Culligan International Co. v. H & S Water Enterprises, Inc.

956 S.W.2d 468 | Mo. Ct. App. | 1997

PER CURIAM.

Culligan International Company (Plaintiff) appeals from a judgment favorable to H & S Water Enterprises, Inc. (Defendant) on its counterclaim and from the denial of Plaintiff’s motion for directed verdict on Count I of its petition. We dismiss the appeal for lack of jurisdiction.

This dispute arose after the parties entered into a franchise agreement which authorized Defendant to sell and service certain water conditioning equipment manufactured and distributed by Plaintiff. When Defendant allegedly failed to pay certain indebtedness, Plaintiff terminated the franchise agreement and filed suit against Defendant.

Specifically, Plaintiff filed a petition seeking recovery for certain indebtedness owed by Plaintiff (Count I), replevin of water conditioning equipment (Count II), and breach of an indemnification agreement (Count III). On the first day of trial, Plaintiff voluntarily dismissed Count III of its petition without prejudice.

Defendant filed an amended counterclaim seeking recovery for Plaintiff’s breach of duty of good faith and fair dealing (Count I), tortious interference with a business expectancy (Count II), wrongful replevin (Count III), wrongful termination of franchise agreement (Count IV), and punitive damages (Count V).

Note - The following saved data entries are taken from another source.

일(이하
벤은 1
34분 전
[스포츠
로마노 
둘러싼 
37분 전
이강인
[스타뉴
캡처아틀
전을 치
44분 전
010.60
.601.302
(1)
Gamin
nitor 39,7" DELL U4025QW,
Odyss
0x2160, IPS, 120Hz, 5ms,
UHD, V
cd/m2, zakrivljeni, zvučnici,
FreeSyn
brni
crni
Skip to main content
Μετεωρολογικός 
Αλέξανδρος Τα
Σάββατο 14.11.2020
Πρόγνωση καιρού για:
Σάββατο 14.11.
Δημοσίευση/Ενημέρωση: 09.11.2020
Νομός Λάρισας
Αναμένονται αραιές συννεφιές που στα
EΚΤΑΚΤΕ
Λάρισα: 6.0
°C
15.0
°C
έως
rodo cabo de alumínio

The trial court submitted the case to the jury after denying Plaintiff’s motion for directed verdict on Count I of its petition. On Plaintiff’s petition, the jury found for Defendant on Count I and found for Plaintiff on Count II. On Defendant’s counterclaim, the *470jury found for Defendant on Count II, its tortious interference claim, and awarded actual damages of $73,863.25 but awarded no punitive damages on Count V.

The trial court’s judgment mirrored the jury’s verdict as recited above. Apparently mindful that the judgment did not dispose of Counts I, III, and IV of Defendant’s counterclaim, the trial court completed its judgment with this paragraph:

6. This judgment is hereby designated as a final judgment for purposes of appeal within the meaning of Rule 74.01.

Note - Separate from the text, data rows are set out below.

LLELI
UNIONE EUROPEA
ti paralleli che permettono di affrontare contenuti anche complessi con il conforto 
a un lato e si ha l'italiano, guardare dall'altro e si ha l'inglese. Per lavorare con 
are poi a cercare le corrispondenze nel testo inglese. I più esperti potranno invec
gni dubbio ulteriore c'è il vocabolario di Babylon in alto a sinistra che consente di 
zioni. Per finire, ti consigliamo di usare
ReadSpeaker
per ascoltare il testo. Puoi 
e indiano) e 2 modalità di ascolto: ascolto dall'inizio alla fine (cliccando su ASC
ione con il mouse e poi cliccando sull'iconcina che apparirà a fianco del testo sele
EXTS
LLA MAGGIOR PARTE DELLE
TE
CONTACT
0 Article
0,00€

While neither party raised the issue of appellate jurisdiction, it is our duty to do so, sua sponte. Wilson v. Mercantile Bank of Springfield, 791 S.W.2d 497, 500 (Mo.App.1990). This court only has jurisdiction over final judgments. Id. Generally, a final and appealable judgment disposes of all issues and all parties in the ease leaving nothing for future determination. Bay’s Texaco Serv. and Supply Co. v. Mayfield, 792 S.W.2d 50, 51 (Mo.App.1990). If a trial court designates a judgment that adjudicates fewer than all the claims or disposes of fewer than all the parties as final for the purposes of appeal, the trial court must also make “an express determination that there is no just reason for delay.” Rule 74.01(b).1 “Absent such a determination and designation, the judgment is not final and an appellate court is without jurisdiction.” Beelman River Terminals, Inc. v. Mercantile Bank, N.A., 880 S.W.2d 902, 903 (Mo.App.1993).

Here, the judgment fails to mention or dispose of the claims in Counts I, III, and IV of Defendant’s counterclaim. In addition, the judgment, although attempting to comply with Rule 74.01(b), does not contain an “express determination that there is no just reason for delay.”

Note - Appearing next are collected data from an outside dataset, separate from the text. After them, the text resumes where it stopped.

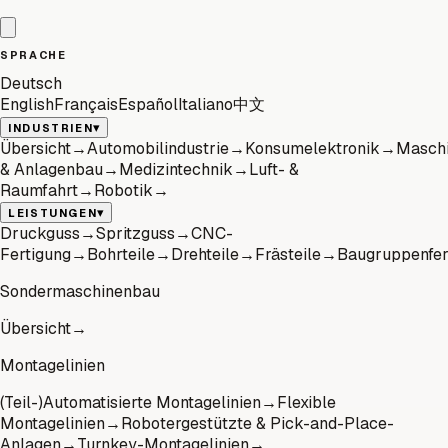
SPRACHE
Deutsch
English
Français
Español
Italiano
中文
▾
INDUSTRIEN
Übersicht
→
Automobilindustrie
→
Konsumelektronik
→
Masch
& Anlagenbau
→
Medizintechnik
→
Luft- &
Raumfahrt
→
Robotik
→
▾
LEISTUNGEN
Druckguss
→
Spritzguss
→
CNC-
Fertigung
→
Bohrteile
→
Drehteile
→
Frästeile
→
Baugruppenfer
Sondermaschinenbau
Übersicht
→
Montagelinien
(Teil-)Automatisierte Montagelinien
→
Flexible
Montagelinien
→
Robotergestützte & Pick-and-Place-
Anlagen
→
Turnkey-Montagelinien
→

In Southwestern Bell Media, Inc. v. Cummings, 803 S.W.2d 128 (Mo.App.1990), the trial court denied appellant’s motion for summary judgment and granted respondent’s motion to dismiss appellant’s counterclaims. The court then stated that “[t]his ruling is a final order for purposes of appeal.” Id. at 129. On appeal, the court noted that one of respondent’s claims remained pending and that the order failed to make an express determination of no just reason for delay. In dismissing the appeal for lack of jurisdiction, the court said, “Lacking an express finding of no just reason for delay, ‘[t]he appeal must be dismissed even though the parties do not object to the lack of such a determination.’ ” Id. (quoting Benda by Reynolds v. Missouri Dep’t of Mental Health, 786 S.W.2d 612, 613 (Mo.App.1990)). See also Oldaker v. Peters, 817 S.W.2d 245, 248 n. 1 (Mo. banc 1991) (stating that a judgment as to one claim or party in a case with multiple claims or parties, though designated as final and appealable, is not a final and appealable judgment in the absence of a determination that “there is no just reason for delay” as required by Rule 74.01).

The purported judgment in this case contains the same deficiency as found in Cummings. Thus, the trial court’s judgment is not final, and we have no jurisdiction over this appeal.

Appeal dismissed.

. Rule references are to Missouri Rules of Court (1996).